On this 4th Sunday of Easter, which is also known as the Good Shepherd Sunday, Our Lord desires us to entrust our lives unto him, for he is the shepherd of our soul who knows each one of us, our needs, our merits, and our faults. He never tires of seeking us out and forgiving us. He gives eternal life to us by receiving us into his sheepfold through Baptism. He strengthens our faith by giving us his Holy Spirit in Confirmation. He supplies food for our souls by Holy Eucharist and by the divine words of the holy Scriptures.
God’s thirst for us is unconditional and unchanging, even when we find ourselves lost in the struggle with sin. Far from diminishing God’s yearning for us, our brokenness unleashes in him yet deeper wellsprings of tenderness and mercy. In each moment of our wandering, God is already there awaiting us, along the very path of our betrayal. Knocking at the door of our heart, God calls us back in a refrain that has echoed down the ages since the Garden: “Where are you?” (Gen 3: 9). He heals the wounds of our souls by the sacrament of Reconciliation and strengthens us in our illness and old age by the sacrament of the Anointing of the Sick. From the beginning of our lives to the end of our earthly pilgrimage, God loves us as we are, and with all our limitations.
In response to His abiding love, we too are called to become good shepherds towards those entrusted to us, praying for them, spending our time and talents for their welfare, and guarding them from physical and spiritual dangers.
Take for example what happened in battlefield during the Korean War. A soldier dying on a battlefield asked a medic to find him a priest. The Medic could not find one. A wounded man lying nearby heard the request and said, “I am a priest.” The Medic turned to the wounded man and saw his condition, which was as bad as that of the other. “You won’t survive if you move,” he warned. But the wounded chaplain replied, “The life of a man’s soul is worth more than a few hours of my life.” He then crawled to the dying soldier, heard his confession, gave him absolution and the two died hand in hand.

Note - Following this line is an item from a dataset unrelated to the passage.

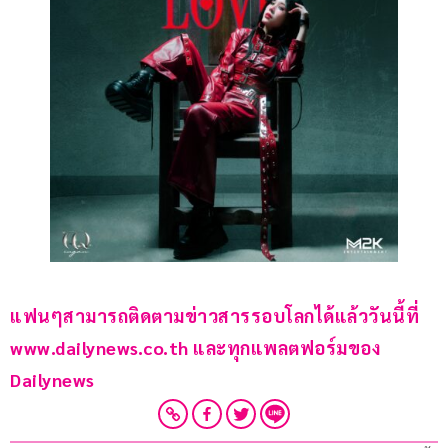
แฟนๆสามารถติดตามข่าวสารรอบโลกได้แล้ววันนี้ที่ 
www.dailynews.co.th และทุกแพลตฟอร์มของ 
Dailynews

We as parents, grandparents, brothers, sisters, aunts and uncles, teachers, doctors, nurses, civil servants are all shepherds. When we respond to our baptismal promises, nurtured by the Eucharist, we open ourselves to the power of God’s transforming love. Only then will our hearts become like His, and we will not ignore human suffering and injustice. Only then will we follow the Good Shepherd and truly feed others with the Bread of Life.